Bisnis.com, JAKARTA — Sekretariat Just Energy Transition Partnership (JETP) Indonesia mendorong pembiayaan masif dari potensi perdagangan kredit karbon untuk merealisasikan program pensiun dini pembangkit listrik tenaga uap (PLTU) batu bara.
Wakil Ketua Sekretariat JETP Paul Butarbutar mengatakan, opsi itu diambil lantaran beberapa negara mitra dan lembaga pembiayaan komersial yang tergabung ke dalam JETP belum memberi kepastian konkret ihwal pendanaan transisi energi, termasuk pensiun dini PLTU, yang telah jadi komitmen saat pergelaran G20 di Bali akhir tahun lalu.

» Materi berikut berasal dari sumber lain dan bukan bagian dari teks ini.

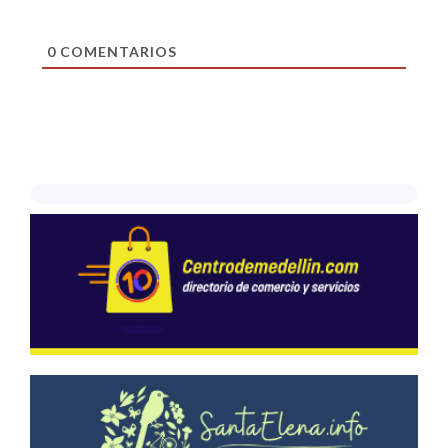
0
COMENTARIOS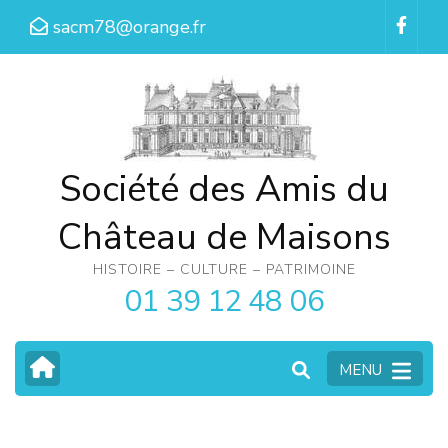
Aller
sacm78@orange.fr
au
contenu
(Pressez
Entrée)
Société des Amis du
Château de Maisons
HISTOIRE – CULTURE – PATRIMOINE
01 39 12 48 06
MENU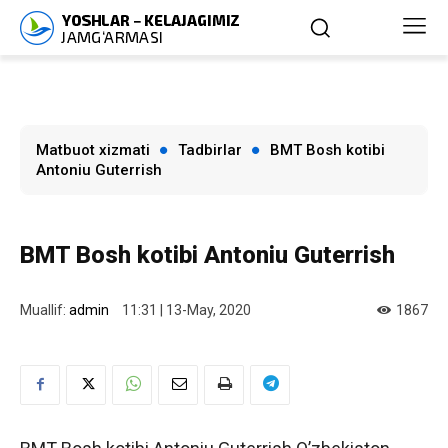
Matbuot xizmati
Tadbirlar
BMT Bosh kotibi
Аntoniu Guterrish
BMT Bosh kotibi Аntoniu Guterrish
Muallif:
admin
11:31 | 13-May, 2020
1867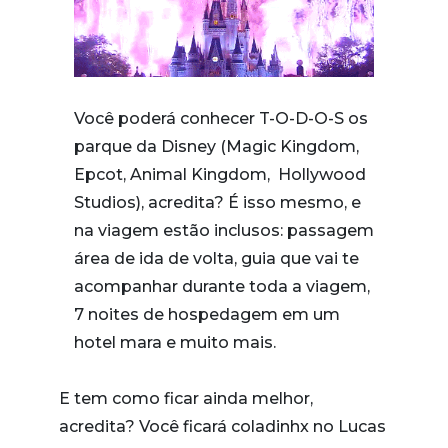
Você poderá conhecer T-O-D-O-S os
parque da Disney (Magic Kingdom,
Epcot, Animal Kingdom, Hollywood
Studios), acredita? É isso mesmo, e
na viagem estão inclusos: passagem
área de ida de volta, guia que vai te
acompanhar durante toda a viagem,
7 noites de hospedagem em um
hotel mara e muito mais.
E tem como ficar ainda melhor,
acredita? Você ficará coladinhx no Lucas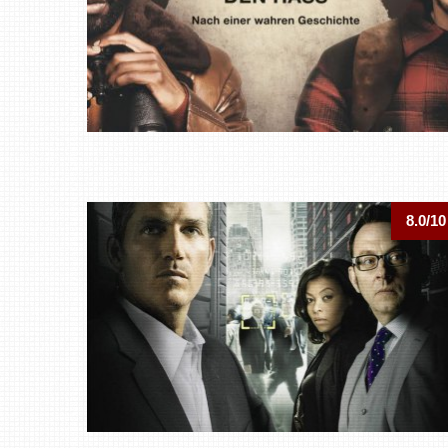
8.0/10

“Ketika kita ingin pensiun dini PLTU, kita ingin ada pendanaan tambahan. Pendanaan tambahan ini karena sekarang ini belum banyak pihak yang bersedia untuk membayar kompensasi atas penghentian 5 gigawatt [GW] yang kita sampaikan tadi. Jadi perdagangan karbon kredit jadi salah satu opsi,” kata Paul saat acara Signing Ceremony UK PACT Carbon Pricing di Jakarta, Senin (24/7/2023).
Lewat rencana kerja yang disampaikan PT Perusahaan Listrik Negara (Persero) atau PLN, perusahaan setrum pelat merah itu mengajukan sekitar 5 GW kapasitas terpasang untuk dipensiunkan dini dari bantuan pendanaan murah dunia internasional sebelum 2030.
Hanya saja, pemerintah mengidentifikasi beberapa negara dan lembaga keuangan yang tergabung di dalam JETP masih ragu untuk menyalurkan kompensasi lantaran pembiayaan yang berisiko pada portofolio batu bara, kendati pembiayaan itu untuk mempercepat usia operasi kontrak pembangkit fosil tersebut.
Berdasar pada kapasitas yang disodorkan PLN, pemerintah membuat ilustrasi setiap tahunnya energi listrik dari PLTU yang dihasilkan mencapai 6,132 GWh dengan intensitas emisi 1.000 ton per GWh. Dengan asumsi percepatan masa operasi 10 tahun, terdapat penghindaran emisi atau avoided emissions sebesar 61,3 juta ton C02.
Baca Juga
Hitung-hitungan penghindaran emisi itu yang diharapkan dapat diperdagangkan sebagai kredit karbon di pasar primer antarbadan usaha dan pasar sekunder lewat mekanisme penawaran dan permintaan di bursa.
“Hingga saat ini belum ada metodologi yang mengatur bagaimana klaim itu bisa dilakukan, bagaimana avoidance bisa dihitung sebagai karbon kredit, saat ini sedang disiapkan sekitar bulan November untuk public consultation,” kata dia.
Opsi pendanaan lewat kredit karbon itu lebih dahulu diadopsi perusahaan utilitas listrik multinasional Prancis, Engie. Pemerintah berharap pengalaman yang telah diambil Engie itu dapat ditiru untuk mempercepat program pensiun dini PLTU yang saat ini terhalang skema pembiayaan.
Sebelumnya, PLN menetapkan syarat yang tegas untuk program pensiun dini pembangkit listrik tenaga uap (PLTU) batu bara dalam rencana investasi komprehensif atau Comprehensive Investment and Policy Plan (CIPP) Just Energy Transition Partnership.
Direktur Utama PLN Darmawan Prasodjo mengatakan, perseroannya meminta JETP untuk menjamin adanya hibah atau grant untuk setiap PLTU yang dipensiunkan dini. Darmawan beralasan program pensiun dini itu tidak hanya bermanfaat bagi Indonesia tetapi juga dunia.
Dengan demikian, kata Darmawan, keputusan untuk mempercepat penghentian operasi pembangkit fosil nasional itu mesti dinilai dengan sepadan lewat kompensasi JETP tersebut.
“Kami sampaikan apa adanya, silakan saja kalau mau ada early retirement of coal, tapi aset ini tolong dihitung dan tolong diganti dengan cash di JETP,” kata Darmawan saat rapat dengar pendapat (RDP) Panja Transisi Energi dengan Komisi VI, Rabu (12/7/2023).
Dengan kompensasi lewat bentuk hibah tersebut, Darmawan mengatakan, beban take or pay (ToP) dari pembangkit swasta dapat berangsur menipis sesuai dengan sisa kontrak.
“Kalau nilai pembangkit masih ada Rp10 triliun tolong diganti Rp10 triliun, dimasukan ke kami dalam bentuk grant dan kami bisa bangun EBT, untung kami tidak buntung,” kata dia.